On the new databases, subscriptions were created to consume one of the these three publications, effectively copying over the relevant set of data. One key optimization that they did was delaying the index creation to after all the data transfer. This approach reduced the syncing time from three days to just 12 hours.
During the transition, they initially had 100 PgBouncer instances, each managing 32 entries. Each instance could open up to 6 connections per database, resulting in a maximum of 600 connections per database instance. Their migration plan involved adding 96 new entries to PgBouncer, temporarily redirecting them to the 32 existing shards, allowing them to gradually migrate data to the new shards.

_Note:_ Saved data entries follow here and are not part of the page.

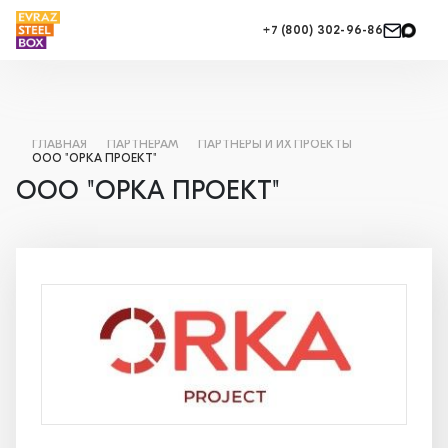
+7 (800) 302-96-86
ГЛАВНАЯ
ПАРТНЕРАМ
ПАРТНЕРЫ И ИХ ПРОЕКТЫ
ООО "ОРКА ПРОЕКТ"
ООО "ОРКА ПРОЕКТ"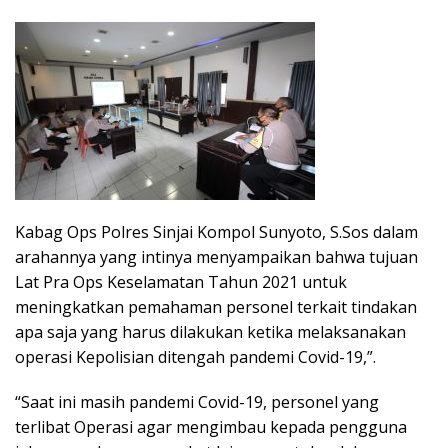
Kabag Ops Polres Sinjai Kompol Sunyoto, S.Sos dalam
arahannya yang intinya menyampaikan bahwa tujuan
Lat Pra Ops Keselamatan Tahun 2021 untuk
meningkatkan pemahaman personel terkait tindakan
apa saja yang harus dilakukan ketika melaksanakan
operasi Kepolisian ditengah pandemi Covid-19,”.
“Saat ini masih pandemi Covid-19, personel yang
terlibat Operasi agar mengimbau kepada pengguna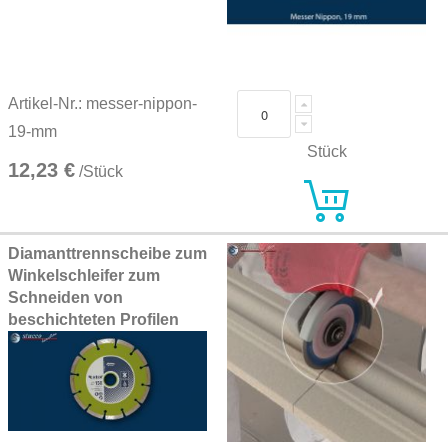
Artikel-Nr.: messer-nippon-
19-mm
Stück
12,23 €
/Stück
Diamanttrennscheibe zum
Winkelschleifer zum
Schneiden von
beschichteten Profilen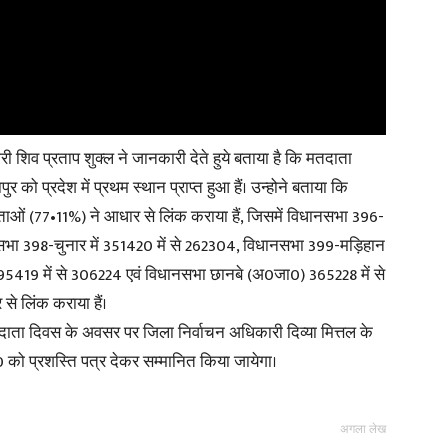
शिव प्रताप शुक्ल ने जानकारी देते हुये बताया है कि मतदाता
को प्रदेश में प्रथम स्थान प्राप्त हुआ हैं। उन्होने बताया कि
ं (77•11%) ने आधार से लिंक कराया हैं, जिसमें विधानसभा 396-
नसभा 398-चुनार में 351420 में से 262304, विधानसभा 399-मड़िहान
395419 में से 306224 एवं विधानसभा छानबे (अ0जा0) 365228 में से
े लिंक कराया हैं।
दाता दिवस के अवसर पर जिला निर्वाचन अधिकारी दिव्या मित्तल के
को प्रशस्ति पत्र देकर सम्मानित किया जायेगा।
अगला लेख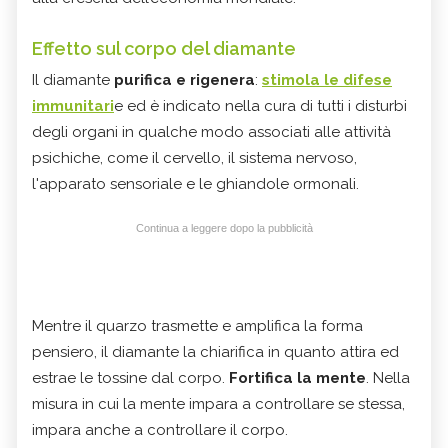
Effetto sul corpo del diamante
Il diamante
purifica
e rigenera
:
stimola le difese
immunitari
e ed è indicato nella cura di tutti i disturbi
degli organi in qualche modo associati alle attività
psichiche, come il cervello, il sistema nervoso,
l'apparato sensoriale e le ghiandole ormonali.
Continua a leggere dopo la pubblicità
Mentre il quarzo trasmette e amplifica la forma
pensiero, il diamante la chiarifica in quanto attira ed
estrae le tossine dal corpo.
Fortifica la mente
. Nella
misura in cui la mente impara a controllare se stessa,
impara anche a controllare il corpo.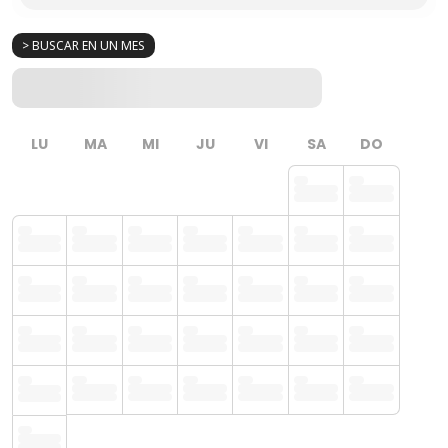
> BUSCAR EN UN MES
LU
MA
MI
JU
VI
SA
DO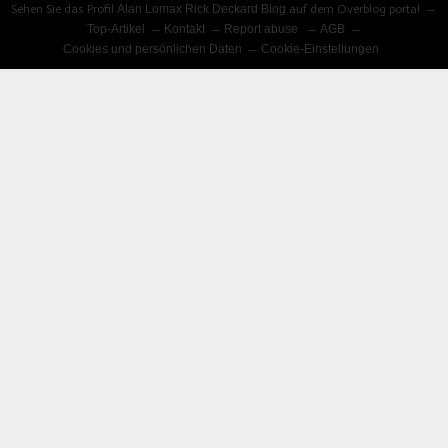
Sehen Sie das Profil
Alan Lomax Rick Deckard Blog
auf dem Overblog portal
Top-Artikel
Kontakt
Report abuse
AGB
Cookies und persönlichen Daten
Cookie-Einstellungen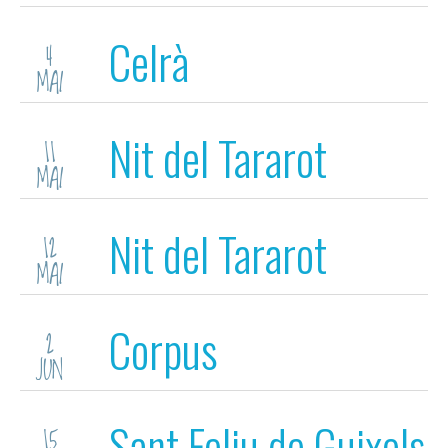
(Sant Jordi)
Celrà
4
MAI
Nit del Tararot
11
MAI
(Tàrrega)
Nit del Tararot
12
MAI
(Tàrrega)
Corpus
2
JUN
Sant Feliu de Guixols
15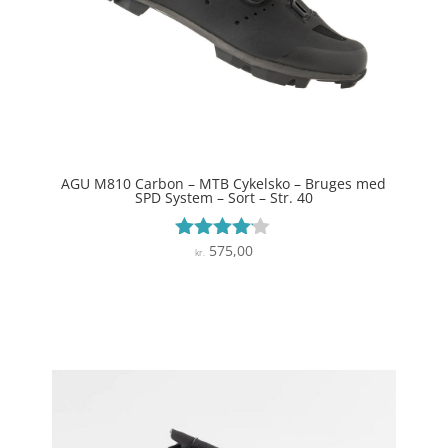
AGU M810 Carbon – MTB Cykelsko – Bruges med
SPD System – Sort – Str. 40
575,00
Vurderet
kr.
4
ud af 5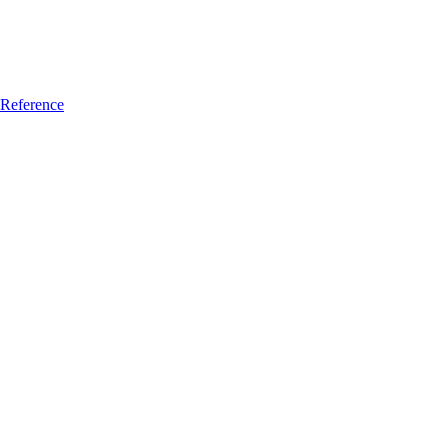
Reference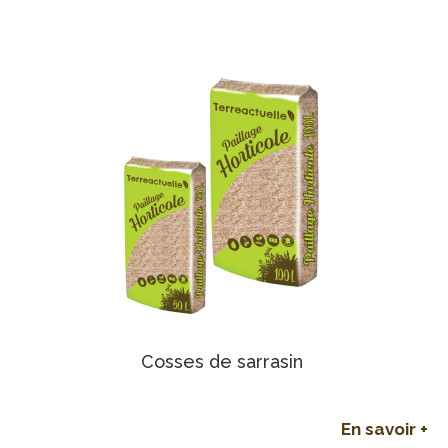
Cosses de sarrasin
En savoir +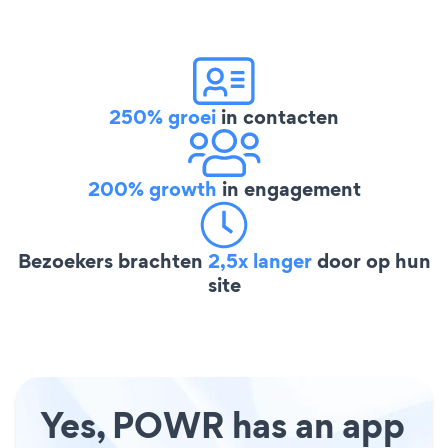
250% groei
in contacten
200% growth
in engagement
Bezoekers brachten
2,5x langer
door op hun
site
Yes, POWR has an app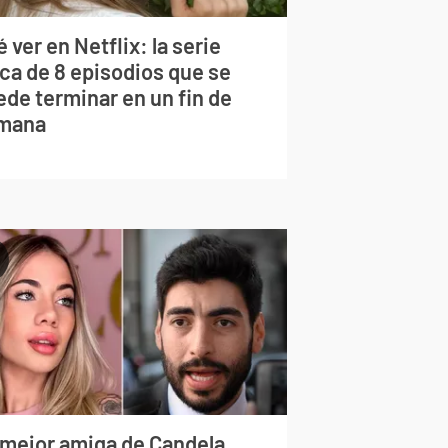
 ver en Netflix: la serie
rca de 8 episodios que se
ede terminar en un fin de
mana
 mejor amiga de Candela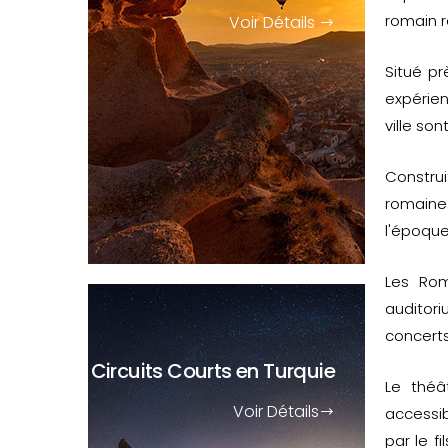
romain 
Voir Détails
Situé pr
expérien
ville son
Constru
romaine
l'époque
Les Rom
auditori
concerts
Circuits Courts
en Turquie
Le théâ
Voir Détails
accessib
par le f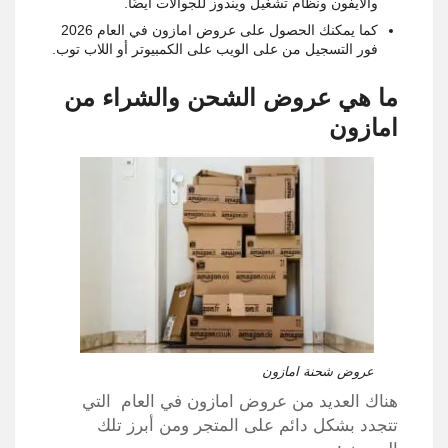
والأيفون ونظام تشغيل ويندوز للجوالات أيضًا.
كما يمكنك الحصول على عروض امازون في العام 2026
فور التسجيل من على الويب على الكمبيوتر أو اللاب توب.
ما هي عروض الشحن والشراء من
امازون
عروض شحنة امازون
هناك العديد من عروض امازون في العام التي
تتجدد بشكل دائم على المتجر ومن أبرز تلك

As data was written to the old database, it would replicate to the appropriate new shards. However, testing uncovered a critical issue: since each old shard maps to 3 new shards they either needed to reduce the number of connections per PgBouncer instance or increase it by 3x. If they chose to increase the connections, each of the 100 PgBouncer instances could open up to 18 connections to each old shard.
This would mean 1,800 connections per shard, which risked overloading the system. On the other hand, reducing connections per entry wasn't sufficient to handle the traffic, leading to query backlogs. The solution was to shard the PgBouncer cluster itself.
They created four new clusters, each managing 24 databases. This allowed them to: 1. Increase connections per PgBouncer per shard to 8.
2. Limit total connections per Postgres instance to 200. 3.
Isolate PgBouncer issues to 25% of the fleet. This approach maintained appropriate connection numbers, prevented overload during migration, and enhanced system resilience. Before rolling this these changes to production, Notion implemented Dark read for testing - Notion added functionality to fetch data from both the new and old dbs when requests are being made - results are compared for consistency and any discrepancies are logged - to avoid impacting the user's experience, they limited the comparison to queries returning up to 5 rows and only sampled a small portion of the requests - A 1-second delay was introduced before issuing the dark read query to allow time for replication catch-up The testing show nearly 100% identical data.
They proceeded with the failover process to the new sharded system involved: 1. Traffic pause: Halted new connections while allowing ongoing queries to complete. 2.
Replication check: Ensured new databases were fully caught up. 3. Configuration update: - Revoked application access to old databases - Updated PgBouncer to point to new databases - Reversed replication direction by streaming changes from new db to old db just in case.
4. Resume Traffic to new shards The resharding project was a significant success for Notion. Key outcomes: 1.
increase capacity 2. improved performance: CPU and IOPS utilization decreased dramatically with new utilization hovering around 20% during peak traffic compared to previous 90% 3. future proofing: this new architecture positions Notion to handle continued user growth and increased data demands What do you think?
Is Notion fast enough now? Hope you were able to learn something new today. And as always thank you so much for watching and see you in the next one!